“Yo soy la Resurrección y la Vida” (Jn 11, 25-26)

 

Recordamos hoy a nuestros difuntos, y oramos por ellos. Lo hacemos desde la fe en Cristo resucitado, que nos dice que hemos sido creados para la vida. Para llegar a compartir la vida de Dios.

El punto de partida de nuestra fe es el encuentro con el Resucitado. Es lo primero que María Magdalena y los apóstoles anunciaron. No se trata sólo de su palabra (testimonio refrendado con la entrega de sus vidas), sino, además, de la profunda transformación que el encuentro con Cristo resucitado realizó en ellos: aquellos hombres desanimados (Lc 24,21), incapaces de entender las enseñanzas de Jesús (Lc 18, 31), llenos de miedos (Lc 22,56-60), y de divisiones (Mt 20, 24), al encontrarse con Jesús resucitado, y reconocerlo, convertirse a Él, se transformaron en personas capaces de comprender, explicar y vivir la palabra de Jesús: llenos de valor (Hch 5,29), formando una comunidad que comparte lo que es y tiene (Hch 4, 32-36). En ellos se hace patente la fuerza del Espíritu Santo, que transforma su vida terrena, nos lleva a la vida eterna.
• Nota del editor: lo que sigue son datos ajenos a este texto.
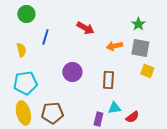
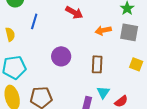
yellow square: (147, 71) -> (136, 64), moved
cyan triangle: (114, 108) -> (103, 92), turned -48

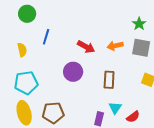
red arrow: (74, 12) -> (86, 47), moved

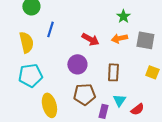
green star: (139, 24) -> (123, 16), moved
yellow semicircle: (22, 50) -> (26, 42), size x1.5
yellow ellipse: (24, 113) -> (49, 105), moved
brown pentagon: (53, 113) -> (84, 94), moved

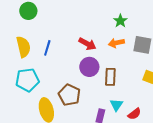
blue line: (50, 29) -> (47, 48), moved
purple circle: (77, 64) -> (89, 67), moved
brown pentagon: (84, 94) -> (69, 95), moved, turned 30

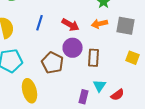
blue line: (47, 48) -> (40, 23), moved
brown pentagon: (69, 95) -> (52, 63), moved

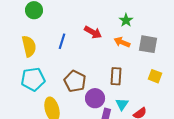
orange arrow: (100, 24) -> (122, 42), turned 35
red arrow: (70, 25) -> (93, 32), moved
purple circle: (72, 48) -> (95, 98), moved

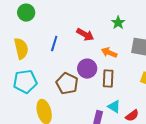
orange arrow: (122, 42) -> (109, 53), moved
purple circle: (95, 98) -> (87, 69), moved
cyan triangle: (122, 104) -> (114, 107), turned -32

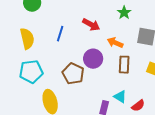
brown rectangle: (108, 79) -> (124, 65), moved

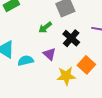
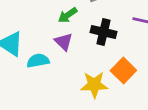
black cross: (71, 38) -> (104, 32), turned -30
purple triangle: (49, 54) -> (64, 42), moved

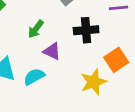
green arrow: (68, 15) -> (36, 29), moved
orange square: (123, 71) -> (116, 60), turned 30

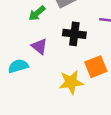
green arrow: (36, 29) -> (37, 13), moved

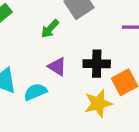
black cross: (74, 34) -> (97, 64), moved

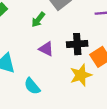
cyan semicircle: (35, 92) -> (32, 86), moved, turned -102

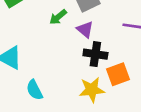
purple triangle: (46, 49) -> (85, 29), moved

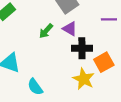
green arrow: (58, 17) -> (46, 31), moved
yellow star: (92, 90) -> (84, 79), turned -30

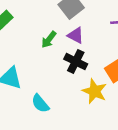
black cross: (82, 48) -> (76, 61), moved, turned 30

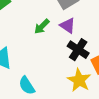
black cross: (76, 61) -> (78, 50), moved

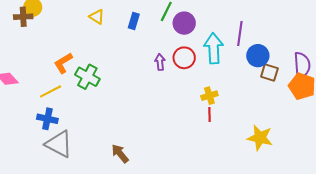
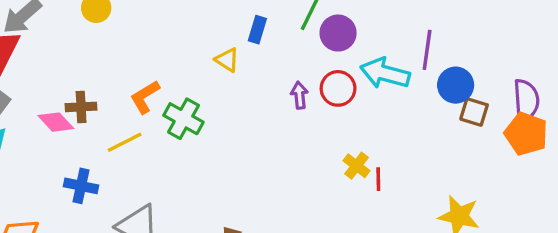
brown cross: (23, 17) -> (81, 107), moved
yellow triangle: (97, 17) -> (227, 60), moved
cyan arrow: (214, 48) -> (385, 73), turned -72
yellow cross: (209, 96) -> (357, 166), moved, turned -35
blue cross: (47, 119) -> (81, 186), moved

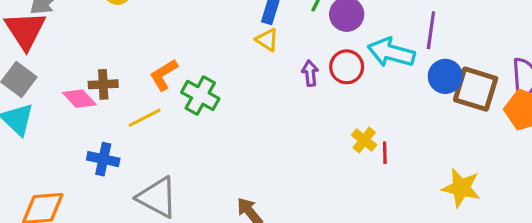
yellow triangle: (227, 60) -> (267, 40), moved
blue circle: (456, 85) -> (445, 76), moved
brown square: (474, 112) -> (476, 89), size x1.6

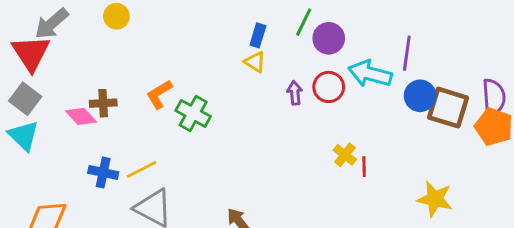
yellow line: (145, 118) -> (141, 170), moved

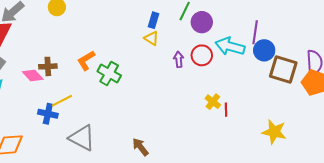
blue circle: (420, 96) -> (264, 50), moved
yellow line: (141, 170) -> (62, 101), moved

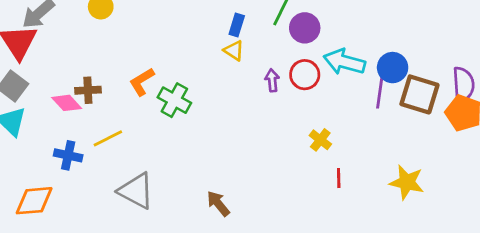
purple line: (255, 32) -> (380, 92), moved
red line: (226, 110) -> (339, 178), moved
blue cross: (48, 114) -> (68, 155), moved

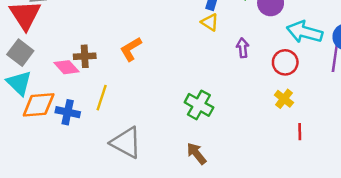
red circle: (305, 75) -> (285, 62), moved
green cross: (174, 100) -> (199, 105), moved
yellow line: (108, 138) -> (102, 98), turned -45
orange diamond: (34, 201) -> (39, 105), moved

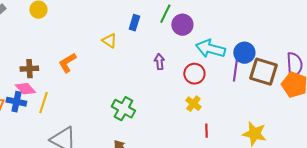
yellow triangle: (210, 22) -> (109, 41), moved
pink diamond: (66, 67) -> (25, 89), moved
blue cross: (68, 112) -> (16, 102), moved

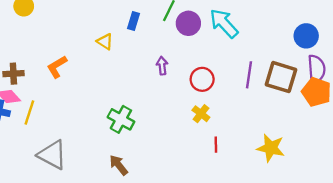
cyan arrow: (210, 49) -> (224, 23), moved, turned 32
blue circle: (244, 53) -> (306, 36), moved

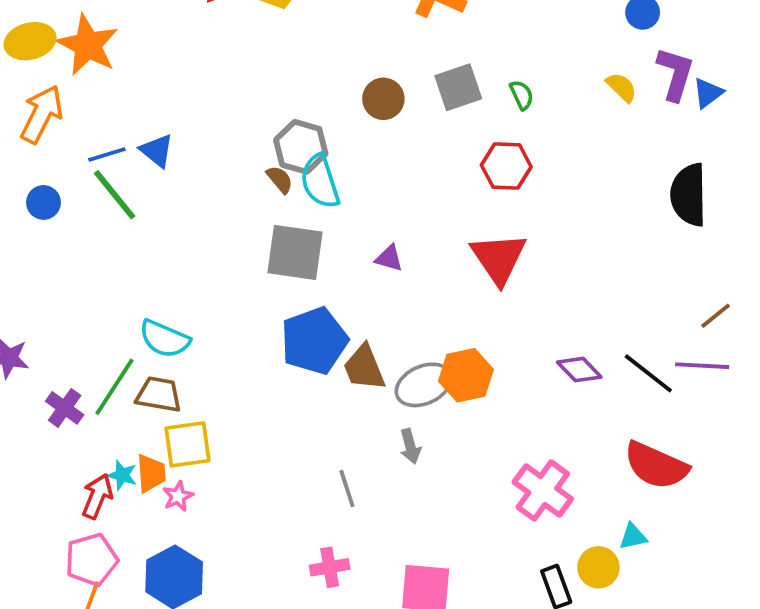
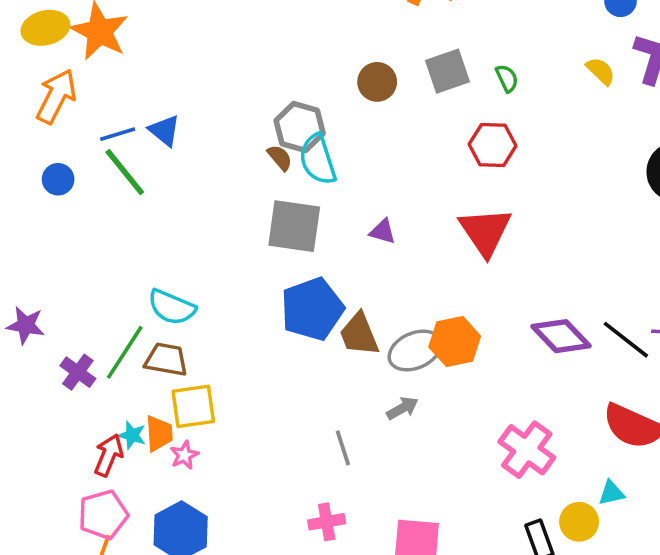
purple diamond: (579, 370) -> (561, 336), size x1.4
gray arrow: (410, 446) -> (402, 408), turned -104

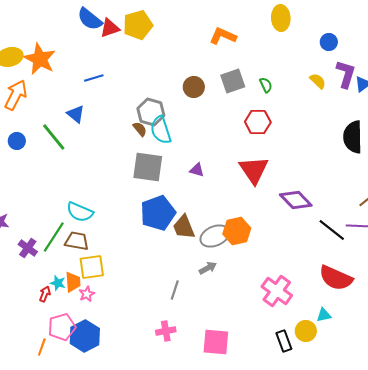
blue line: (118, 134) -> (94, 78), moved
purple diamond: (561, 336) -> (296, 200), moved
gray line: (343, 448) -> (175, 290), turned 36
red arrow: (109, 455) -> (45, 294), size x0.7
pink pentagon: (103, 515) -> (62, 327), moved

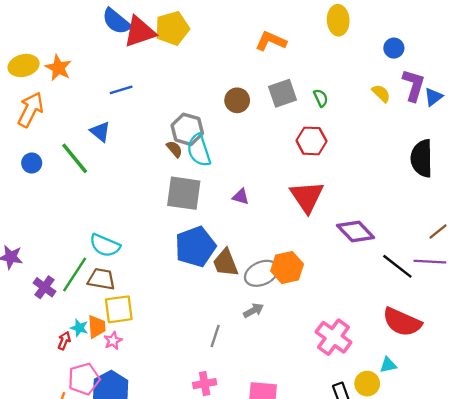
red triangle: (110, 28) -> (140, 32), size x1.4
orange star: (40, 59) -> (58, 68), size x0.7

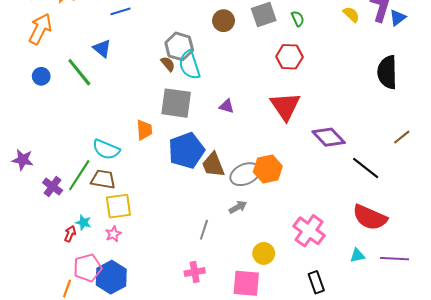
purple line: (430, 262) -> (394, 259), moved
orange trapezoid: (97, 327) -> (144, 130), moved
yellow circle: (367, 384) -> (264, 253), moved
A lo largo de los siglos, esa fuerza y luz se sigue haciendo presente en los seguidores de Jesús. A veces de manera extraordinaria, como capacidad para llevar hasta los confines del mundo el Evangelio (como S. Francisco Javier) o la caridad hacia los necesitados (Teresa de Calcuta); como sabiduría capaz de iluminar la vida (s. Agustín, Sta. Teresa de Lisieux…)… O, de forma más humilde, en tantas personas que pasan por el mundo transmitiendo vida y amor. Todos esos testimonio de vida son signos de la Vida Nueva del Resucitado, y de la Vida eterna a la que somos llamados.

En el encuentro con el Resucitado, los discípulos comprenden, definitivamente, que Él es el Hijo de Dios. Y eso significa un misterio de solidaridad de Dios con la humanidad: el Hijo de Dios ha asumido nuestra realidad humana, ha compartido nuestra vida y nuestra muerte. Y lo hace para que nosotros podamos compartir su Vida, para siempre (Rom 6, 3-6)

Hablar de esa Vida (lo que llamamos el Cielo), que va más allá de la existencia que conocemos, no es fácil, porque está también más allá de nuestra capacidad de pensar. Sabemos, en todo caso, que en ella conservaremos nuestra personalidad, transfigurada (el Credo, al hablar de “la resurrección de la carne”, se refiere a eso: no esperamos una especie de “
disolución en el Todo” como dicen algunas corrientes espirituales, sino una vida personal, transfigurada por Dios). Tal vez, la experiencia del amor es lo que mejor nos asoma, nos acerca a comprender lo que es esa Vida que esperamos. Jesús, que nos promete una vida más allá de nuestra capacidad biológica, nos manda amar: ir más allá de nosotros mismos, abriéndonos al otro. Y Dios, que nos llama a participar de su vida, es amor (1 Jn 4,8)

En este día, oramos confiadamente a Dios por nuestros difuntos, para que los introduzca en su vida. Para que, había que purificar algo en ellos para poder vivir en ese amor, lo haga. Aunque ya no los vemos físicamente, mantenemos con ellos el vínculo del amor, que ahora se expresa en la oración.